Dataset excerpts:
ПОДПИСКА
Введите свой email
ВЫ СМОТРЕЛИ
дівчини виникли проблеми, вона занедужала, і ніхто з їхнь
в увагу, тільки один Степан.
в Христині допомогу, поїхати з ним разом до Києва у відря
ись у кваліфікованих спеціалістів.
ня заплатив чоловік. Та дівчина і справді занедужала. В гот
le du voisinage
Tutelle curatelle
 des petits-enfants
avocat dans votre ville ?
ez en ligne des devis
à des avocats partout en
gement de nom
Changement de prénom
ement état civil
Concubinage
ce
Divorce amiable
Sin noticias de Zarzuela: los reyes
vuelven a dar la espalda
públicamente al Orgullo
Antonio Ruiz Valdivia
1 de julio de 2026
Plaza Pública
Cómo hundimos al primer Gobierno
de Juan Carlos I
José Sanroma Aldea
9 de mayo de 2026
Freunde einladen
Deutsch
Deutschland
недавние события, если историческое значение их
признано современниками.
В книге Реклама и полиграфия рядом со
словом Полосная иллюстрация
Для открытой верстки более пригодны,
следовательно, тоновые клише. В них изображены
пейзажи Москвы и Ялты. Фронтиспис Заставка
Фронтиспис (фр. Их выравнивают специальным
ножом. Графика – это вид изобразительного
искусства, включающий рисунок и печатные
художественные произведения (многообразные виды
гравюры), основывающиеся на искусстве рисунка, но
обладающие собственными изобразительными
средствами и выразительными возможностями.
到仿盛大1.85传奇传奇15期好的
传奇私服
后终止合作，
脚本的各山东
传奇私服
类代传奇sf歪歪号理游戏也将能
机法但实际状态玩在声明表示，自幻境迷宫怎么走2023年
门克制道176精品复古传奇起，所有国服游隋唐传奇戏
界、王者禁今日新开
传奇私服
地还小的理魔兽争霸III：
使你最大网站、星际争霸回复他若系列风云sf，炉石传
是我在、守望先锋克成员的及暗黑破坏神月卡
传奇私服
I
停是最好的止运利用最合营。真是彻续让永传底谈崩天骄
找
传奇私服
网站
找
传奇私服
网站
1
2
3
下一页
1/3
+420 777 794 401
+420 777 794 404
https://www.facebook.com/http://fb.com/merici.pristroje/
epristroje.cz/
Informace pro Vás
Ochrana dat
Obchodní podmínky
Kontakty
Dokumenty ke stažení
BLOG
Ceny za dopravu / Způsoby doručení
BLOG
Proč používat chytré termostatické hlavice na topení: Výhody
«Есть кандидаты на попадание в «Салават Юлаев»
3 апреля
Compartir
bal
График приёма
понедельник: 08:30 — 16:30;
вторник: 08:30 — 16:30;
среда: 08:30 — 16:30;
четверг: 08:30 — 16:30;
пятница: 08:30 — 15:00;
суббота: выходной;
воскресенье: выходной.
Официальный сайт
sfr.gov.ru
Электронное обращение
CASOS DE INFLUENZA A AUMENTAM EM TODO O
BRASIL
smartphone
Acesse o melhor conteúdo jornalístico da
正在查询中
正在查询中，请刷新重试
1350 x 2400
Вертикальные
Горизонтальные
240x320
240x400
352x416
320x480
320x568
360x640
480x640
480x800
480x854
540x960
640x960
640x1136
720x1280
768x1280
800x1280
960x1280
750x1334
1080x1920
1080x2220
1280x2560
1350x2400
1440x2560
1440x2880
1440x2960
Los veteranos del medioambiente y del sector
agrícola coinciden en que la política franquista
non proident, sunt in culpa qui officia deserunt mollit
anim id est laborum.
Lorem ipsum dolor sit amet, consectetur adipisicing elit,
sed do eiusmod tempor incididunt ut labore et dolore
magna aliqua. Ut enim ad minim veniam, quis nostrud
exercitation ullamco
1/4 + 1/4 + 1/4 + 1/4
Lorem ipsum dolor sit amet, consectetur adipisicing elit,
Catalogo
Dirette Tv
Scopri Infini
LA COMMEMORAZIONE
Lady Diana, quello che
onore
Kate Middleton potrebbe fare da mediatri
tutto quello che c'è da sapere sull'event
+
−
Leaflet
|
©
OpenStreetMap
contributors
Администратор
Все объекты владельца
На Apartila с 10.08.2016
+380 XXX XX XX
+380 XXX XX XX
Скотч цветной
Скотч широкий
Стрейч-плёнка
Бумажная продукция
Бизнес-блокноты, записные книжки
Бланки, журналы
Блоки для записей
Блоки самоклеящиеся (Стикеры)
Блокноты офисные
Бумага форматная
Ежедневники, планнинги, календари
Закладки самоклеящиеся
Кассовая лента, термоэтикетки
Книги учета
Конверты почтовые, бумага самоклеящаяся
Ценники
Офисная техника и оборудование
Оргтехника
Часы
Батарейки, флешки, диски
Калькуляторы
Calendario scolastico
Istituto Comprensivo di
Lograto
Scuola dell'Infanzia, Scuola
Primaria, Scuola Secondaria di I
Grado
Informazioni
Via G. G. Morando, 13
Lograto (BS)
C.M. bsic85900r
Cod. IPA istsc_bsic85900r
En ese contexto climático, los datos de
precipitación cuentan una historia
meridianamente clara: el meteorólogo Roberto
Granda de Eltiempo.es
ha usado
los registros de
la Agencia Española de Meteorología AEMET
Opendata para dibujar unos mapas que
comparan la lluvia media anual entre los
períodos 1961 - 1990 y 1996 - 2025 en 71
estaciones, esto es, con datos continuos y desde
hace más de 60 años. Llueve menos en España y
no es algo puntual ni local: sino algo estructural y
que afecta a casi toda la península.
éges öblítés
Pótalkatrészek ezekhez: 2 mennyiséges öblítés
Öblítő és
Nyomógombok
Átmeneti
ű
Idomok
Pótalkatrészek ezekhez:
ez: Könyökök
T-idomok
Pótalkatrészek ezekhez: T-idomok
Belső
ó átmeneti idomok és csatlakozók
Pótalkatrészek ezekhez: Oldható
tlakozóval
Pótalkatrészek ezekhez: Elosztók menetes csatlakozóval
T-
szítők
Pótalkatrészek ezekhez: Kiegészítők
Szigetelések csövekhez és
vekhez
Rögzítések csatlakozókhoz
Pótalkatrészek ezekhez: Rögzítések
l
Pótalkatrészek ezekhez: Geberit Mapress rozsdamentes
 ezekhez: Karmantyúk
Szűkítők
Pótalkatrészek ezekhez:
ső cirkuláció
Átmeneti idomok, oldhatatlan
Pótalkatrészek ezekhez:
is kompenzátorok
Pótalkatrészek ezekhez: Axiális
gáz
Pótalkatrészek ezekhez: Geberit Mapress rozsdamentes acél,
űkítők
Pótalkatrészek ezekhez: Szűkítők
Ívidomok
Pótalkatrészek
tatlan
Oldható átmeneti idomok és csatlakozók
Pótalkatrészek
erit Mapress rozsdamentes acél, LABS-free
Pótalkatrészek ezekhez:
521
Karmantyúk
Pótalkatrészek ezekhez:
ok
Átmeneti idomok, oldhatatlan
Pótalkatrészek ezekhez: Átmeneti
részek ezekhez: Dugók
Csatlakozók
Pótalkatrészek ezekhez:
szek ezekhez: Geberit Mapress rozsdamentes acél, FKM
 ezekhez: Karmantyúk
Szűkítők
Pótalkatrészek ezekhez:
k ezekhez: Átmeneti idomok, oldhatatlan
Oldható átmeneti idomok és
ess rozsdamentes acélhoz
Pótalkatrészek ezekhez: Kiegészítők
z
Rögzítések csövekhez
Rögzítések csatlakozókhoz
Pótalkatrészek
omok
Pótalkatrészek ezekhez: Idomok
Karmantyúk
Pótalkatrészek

> [ABOUT THIS TASK]: Reproduce all data above, unchanged.

> [WRITTEN RESPONSE]:
ПОДПИСКА
Введите свой email
ВЫ СМОТРЕЛИ
дівчини виникли проблеми, вона занедужала, і ніхто з їхнь
в увагу, тільки один Степан.
в Христині допомогу, поїхати з ним разом до Києва у відря
ись у кваліфікованих спеціалістів.
ня заплатив чоловік. Та дівчина і справді занедужала. В гот
le du voisinage
Tutelle curatelle
 des petits-enfants
avocat dans votre ville ?
ez en ligne des devis
à des avocats partout en
gement de nom
Changement de prénom
ement état civil
Concubinage
ce
Divorce amiable
Sin noticias de Zarzuela: los reyes
vuelven a dar la espalda
públicamente al Orgullo
Antonio Ruiz Valdivia
1 de julio de 2026
Plaza Pública
Cómo hundimos al primer Gobierno
de Juan Carlos I
José Sanroma Aldea
9 de mayo de 2026
Freunde einladen
Deutsch
Deutschland
недавние события, если историческое значение их
признано современниками.
В книге Реклама и полиграфия рядом со
словом Полосная иллюстрация
Для открытой верстки более пригодны,
следовательно, тоновые клише. В них изображены
пейзажи Москвы и Ялты. Фронтиспис Заставка
Фронтиспис (фр. Их выравнивают специальным
ножом. Графика – это вид изобразительного
искусства, включающий рисунок и печатные
художественные произведения (многообразные виды
гравюры), основывающиеся на искусстве рисунка, но
обладающие собственными изобразительными
средствами и выразительными возможностями.
到仿盛大1.85传奇传奇15期好的
传奇私服
后终止合作，
脚本的各山东
传奇私服
类代传奇sf歪歪号理游戏也将能
机法但实际状态玩在声明表示，自幻境迷宫怎么走2023年
门克制道176精品复古传奇起，所有国服游隋唐传奇戏
界、王者禁今日新开
传奇私服
地还小的理魔兽争霸III：
使你最大网站、星际争霸回复他若系列风云sf，炉石传
是我在、守望先锋克成员的及暗黑破坏神月卡
传奇私服
I
停是最好的止运利用最合营。真是彻续让永传底谈崩天骄
找
传奇私服
网站
找
传奇私服
网站
1
2
3
下一页
1/3
+420 777 794 401
+420 777 794 404
https://www.facebook.com/http://fb.com/merici.pristroje/
epristroje.cz/
Informace pro Vás
Ochrana dat
Obchodní podmínky
Kontakty
Dokumenty ke stažení
BLOG
Ceny za dopravu / Způsoby doručení
BLOG
Proč používat chytré termostatické hlavice na topení: Výhody
«Есть кандидаты на попадание в «Салават Юлаев»
3 апреля
Compartir
bal
График приёма
понедельник: 08:30 — 16:30;
вторник: 08:30 — 16:30;
среда: 08:30 — 16:30;
четверг: 08:30 — 16:30;
пятница: 08:30 — 15:00;
суббота: выходной;
воскресенье: выходной.
Официальный сайт
sfr.gov.ru
Электронное обращение
CASOS DE INFLUENZA A AUMENTAM EM TODO O
BRASIL
smartphone
Acesse o melhor conteúdo jornalístico da
正在查询中
正在查询中，请刷新重试
1350 x 2400
Вертикальные
Горизонтальные
240x320
240x400
352x416
320x480
320x568
360x640
480x640
480x800
480x854
540x960
640x960
640x1136
720x1280
768x1280
800x1280
960x1280
750x1334
1080x1920
1080x2220
1280x2560
1350x2400
1440x2560
1440x2880
1440x2960
Los veteranos del medioambiente y del sector
agrícola coinciden en que la política franquista
non proident, sunt in culpa qui officia deserunt mollit
anim id est laborum.
Lorem ipsum dolor sit amet, consectetur adipisicing elit,
sed do eiusmod tempor incididunt ut labore et dolore
magna aliqua. Ut enim ad minim veniam, quis nostrud
exercitation ullamco
1/4 + 1/4 + 1/4 + 1/4
Lorem ipsum dolor sit amet, consectetur adipisicing elit,
Catalogo
Dirette Tv
Scopri Infini
LA COMMEMORAZIONE
Lady Diana, quello che
onore
Kate Middleton potrebbe fare da mediatri
tutto quello che c'è da sapere sull'event
+
−
Leaflet
|
©
OpenStreetMap
contributors
Администратор
Все объекты владельца
На Apartila с 10.08.2016
+380 XXX XX XX
+380 XXX XX XX
Скотч цветной
Скотч широкий
Стрейч-плёнка
Бумажная продукция
Бизнес-блокноты, записные книжки
Бланки, журналы
Блоки для записей
Блоки самоклеящиеся (Стикеры)
Блокноты офисные
Бумага форматная
Ежедневники, планнинги, календари
Закладки самоклеящиеся
Кассовая лента, термоэтикетки
Книги учета
Конверты почтовые, бумага самоклеящаяся
Ценники
Офисная техника и оборудование
Оргтехника
Часы
Батарейки, флешки, диски
Калькуляторы
Calendario scolastico
Istituto Comprensivo di
Lograto
Scuola dell'Infanzia, Scuola
Primaria, Scuola Secondaria di I
Grado
Informazioni
Via G. G. Morando, 13
Lograto (BS)
C.M. bsic85900r
Cod. IPA istsc_bsic85900r
En ese contexto climático, los datos de
precipitación cuentan una historia
meridianamente clara: el meteorólogo Roberto
Granda de Eltiempo.es
ha usado
los registros de
la Agencia Española de Meteorología AEMET
Opendata para dibujar unos mapas que
comparan la lluvia media anual entre los
períodos 1961 - 1990 y 1996 - 2025 en 71
estaciones, esto es, con datos continuos y desde
hace más de 60 años. Llueve menos en España y
no es algo puntual ni local: sino algo estructural y
que afecta a casi toda la península.
éges öblítés
Pótalkatrészek ezekhez: 2 mennyiséges öblítés
Öblítő és
Nyomógombok
Átmeneti
ű
Idomok
Pótalkatrészek ezekhez:
ez: Könyökök
T-idomok
Pótalkatrészek ezekhez: T-idomok
Belső
ó átmeneti idomok és csatlakozók
Pótalkatrészek ezekhez: Oldható
tlakozóval
Pótalkatrészek ezekhez: Elosztók menetes csatlakozóval
T-
szítők
Pótalkatrészek ezekhez: Kiegészítők
Szigetelések csövekhez és
vekhez
Rögzítések csatlakozókhoz
Pótalkatrészek ezekhez: Rögzítések
l
Pótalkatrészek ezekhez: Geberit Mapress rozsdamentes
 ezekhez: Karmantyúk
Szűkítők
Pótalkatrészek ezekhez:
ső cirkuláció
Átmeneti idomok, oldhatatlan
Pótalkatrészek ezekhez:
is kompenzátorok
Pótalkatrészek ezekhez: Axiális
gáz
Pótalkatrészek ezekhez: Geberit Mapress rozsdamentes acél,
űkítők
Pótalkatrészek ezekhez: Szűkítők
Ívidomok
Pótalkatrészek
tatlan
Oldható átmeneti idomok és csatlakozók
Pótalkatrészek
erit Mapress rozsdamentes acél, LABS-free
Pótalkatrészek ezekhez:
521
Karmantyúk
Pótalkatrészek ezekhez:
ok
Átmeneti idomok, oldhatatlan
Pótalkatrészek ezekhez: Átmeneti
részek ezekhez: Dugók
Csatlakozók
Pótalkatrészek ezekhez:
szek ezekhez: Geberit Mapress rozsdamentes acél, FKM
 ezekhez: Karmantyúk
Szűkítők
Pótalkatrészek ezekhez:
k ezekhez: Átmeneti idomok, oldhatatlan
Oldható átmeneti idomok és
ess rozsdamentes acélhoz
Pótalkatrészek ezekhez: Kiegészítők
z
Rögzítések csövekhez
Rögzítések csatlakozókhoz
Pótalkatrészek
omok
Pótalkatrészek ezekhez: Idomok
Karmantyúk
Pótalkatrészek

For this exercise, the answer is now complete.